Tuesday, June 28, 2011

Poncho Peligroso’s “the romantic”

                Poncho Peligroso is a poet worth blogging about. Besides working tirelessly in his newly appointed position of 2011 Poet Laureate he managed to come out with a book called “the romantic”. At 10,000 words, this is the largest offering of Poncho I’ve ever seen, a gathering of some of Poncho’s previous poems. Usually I get smaller portions. But the main question should be: Is “the romantic” good? Having read this book a few times, I can answer with a resounding yes. 

                The book is structured in an emotional way. Besides his humorous poems you’re treated to some extremely personal, anxious and oftentimes sad poems dedicated to an unknown girl. Whoever this girl is must be someone the narrator cares deeply about and perhaps even loves, hence the title. Some of the saddest ones involve the pains of distance, of moving away, and of finding out exactly how to care about other people. Common themes running throughout the poetry book include paranoia, humorous violence (in absurd chaos fashions involving personal hygiene and boners, boner chaos if you will), death, geography, love, beauty, and the emotional attachment that comes with the internet. 

                My favorite poems are those which effectively create an implied space or story. In poems like “watching you type” you get the feeling of an entire story behind these few interactions. Little lines reference what may or may not be a relationship. By not explicitly stating it the reader can make their own inference into what the poem is trying to convey. Towards the end of “the romantic” the humor is stripped away to a large degree revealing its heart. Reading the final poem entitled “the romantic” I peered into Poncho’s past, not as a poet, but as a person. It chronicled his evolution into the poet, the same one I wrote about months ago, about how he was a person who had just discovered himself. Upon finishing this chapbook I stand by that earlier statement: he has found himself in this language.
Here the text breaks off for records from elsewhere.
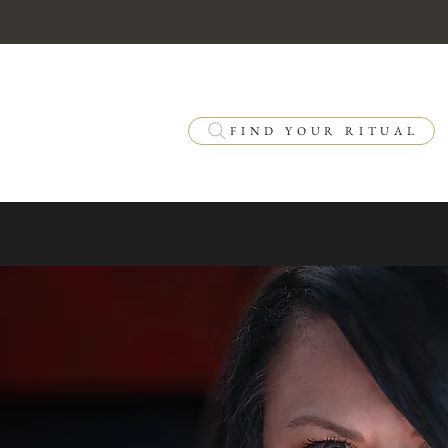
FIND YOUR RITUAL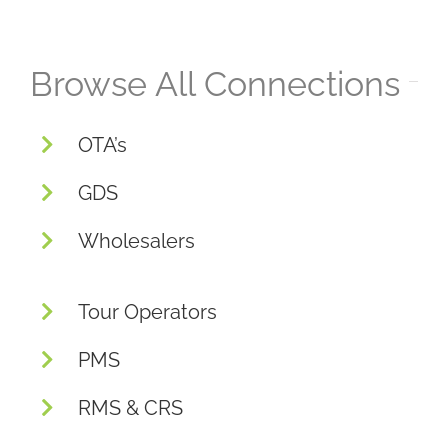
Browse All Connections
OTA’s
GDS
Wholesalers
Tour Operators
PMS
RMS & CRS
                I laughed and had tears well up a little bit. This may be due how much of this applies to me: I’m leaving the state I grew up in, much like Poncho is leaving the house he lived in for most of his life. We’re both traveling to new places. Even the way he writes about love is how I would like to if I could. But I’m not sure if I could.

                You may not know this due to a lack of Podcasts but I’m an even-tempered sloth rare to show any glimpses of ‘genuine emotion’. Lately I’ve begun to experience this emotion commonly known as ‘love’. Actually I’m not certain if I’m doing it right: oftentimes I can’t speak, despite being perfectly articulate. I feel it is tough for me to say exactly what I mean, to cut through all these words to a few, simple direct phrases. Oftentimes I feel our language limits us by providing so many options. We skirt around the words we want to say rather than use those direct, easily definable ones. Sometimes I’m asked a question an extremely personal one and I can’t answer. My eyes dart, I don’t want her to see my tears welling up. My voice stays silent; I can’t have my voice crack. Staying silent allows me to retain the idea in my mind that I’m macho, something that I’m definitely not via reality. Finally, once I answer and have my voice nearly crack from the emotional pressure I immediately go in for a hug and press my face against her shoulder. I love that hug. I love that person. They can’t see my tears rolling down my face. Better they feel them on their shoulder. After they hug back I know they understand, like they said ‘yes’ but with a physical confirmation. 

                “the romantic” makes me realize I’m not alone in feeling this way. Poncho cuts through all the circular speaking we employ in our day to day lives. Often this direct language can be extremely powerful, ungarnished by superfluous words. It can be difficult to read, harder to write. When writing it is hard to be honest with oneself but Poncho is perhaps one of the most honest writers I’ve read in quite some time. It’s a beautiful book.